*WHAT YOU SHOULD DO*. Start to finish, print the entries exactly, and carry none of the pictures over.

Dataset excerpts:
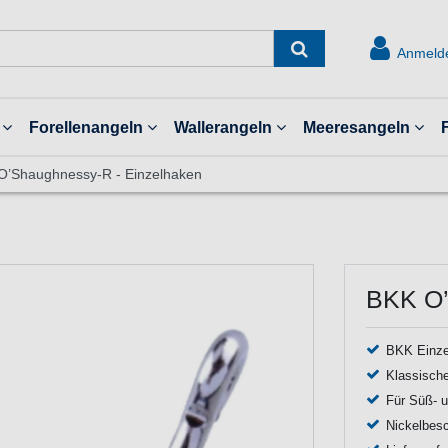
Anmeld
Forellenangeln
Wallerangeln
Meeresangeln
O’Shaughnessy-R - Einzelhaken
BKK O’
BKK Einze
Klassische
Für Süß- 
Nickelbes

*FINISHED EXERCISE*.
Anmeld
Forellenangeln
Wallerangeln
Meeresangeln
O’Shaughnessy-R - Einzelhaken
BKK O’
BKK Einze
Klassische
Für Süß- 
Nickelbes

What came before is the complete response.